Emulsification of SO is an inherent problem. Emulsification is reported to occur as quickly as 1wk after the initial surgery[1].Although SO emulsification seems an inevitable postoperative complication of SO tamponading, it should be noted that earlier emulsification would be a negative effect for the vitreoretinal recovery. The ideal timing for SO emulsification is generally considered as more than three months after surgery.We should have some physic knowledge of SO emulsification at the current scenario. Dispersion of SO refers to the breaking up of large bubbles into the smaller ones. Emulsifications only occurs when surface tension of the droplets is reduced in the presence of surfactants. The potential surfactants include phospholipid, protein, lipoprotein. Therefore, the current study collected the general characteristics and specific factors into considerations, to find out the underlying factor related to the phenomenon of earlier SO emulsification. Finally, we found out that the Siluron 2000c (Gueder®; Fluoron GmbH; Ulm,Germany) SO was one independent factor related with earlier emulsification of SO. The underlying mechanism is warranted further investigations. Apart from that, other unusual but challenging complications of SO tamponade should be paid attention[20-22].

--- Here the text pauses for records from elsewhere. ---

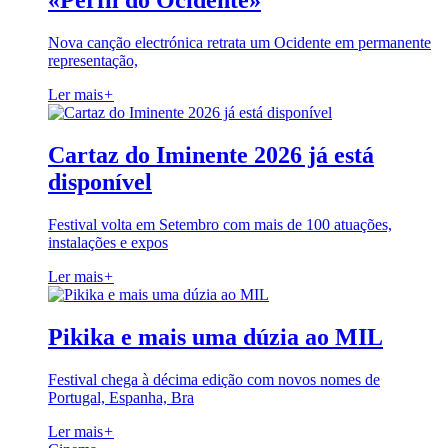
«Perfil do Ocidente»
Nova canção electrónica retrata um Ocidente em permanente
representação,
Ler mais
+
Cartaz do Iminente 2026 já está
disponível
Festival volta em Setembro com mais de 100 atuações,
instalações e expos
Ler mais
+
Pikika e mais uma dúzia ao MIL
Festival chega à décima edição com novos nomes de
Portugal, Espanha, Bra
Ler mais
+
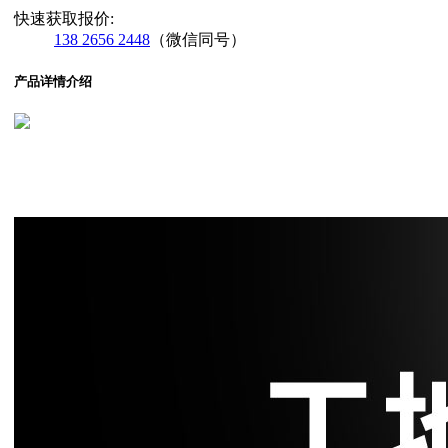
快速获取报价:
138 2656 2448
（微信同号）
产品详情介绍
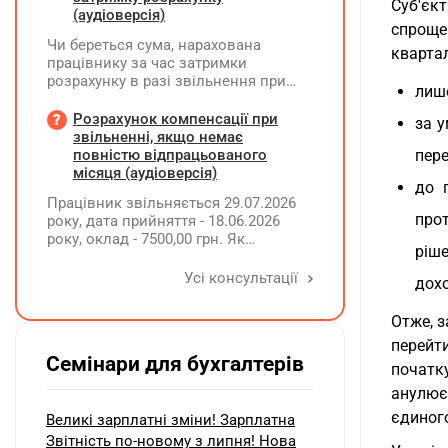
Суб'єк
(аудіоверсія)
спроще
Чи береться сума, нарахована
кварта
працівнику за час затримки
розрахунку в разі звільнення при
лише
обчсиленні середньомісячної
заробітної плати (винагороди), для
Розрахунок компенсації при
за у
розрахунку внеску на підтримку
звільненні, якщо немає
працевлаштування осіб з
повністю відпрацьованого
пере
інвалідністю?
місяця (аудіоверсія)
до 
Працівник звільняється 29.07.2026
про
року, дата прийняття - 18.06.2026
року, оклад - 7500,00 грн. Як
ріш
розрахувати компенсацію трьох
невикористаних днів відпустки при
Усі консультації
дохо
звільненні?
Отже, 
перейт
Семінари для бухгалтерів
початк
анулює
єдиного
Великі зарплатні зміни! Зарплатна
Звітність по-новому з липня! Нова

Although we have tried our best effort to find out the independent factor causing the unfavorable complication,there are several limitations of the current study should be acknowledged. As earlier emulsification of SO is a unfavorable condition, the current study could only be designed as a retrospective one. Prospective or randomized design was not acceptable at that scenario. It would not be highly convincing to have the conclusion that one specific type of SO was directly correlated with earlier emulsification of SO in the current study, due to the known limitations of the current study.
In conclusion, the current study revealed that the Siluron 2000c (Gueder®; Fluoron GmbH; Ulm, Germany) SO is the independent significant factor related to earlier SO emulsification in our hospital. The application of it has be paused after we observed this unusual phenomenon. We are looking forwards to a multi-center analysis of different brands and types of SO to have better conclusion of the factors related to earlier emulsification of SO.
ACKNOWLEDGEMENTS
Conflicts of Interest: Ni Y, None; Fang H, None; Zhang X,None; Lin XF, None; Guo WJ, None.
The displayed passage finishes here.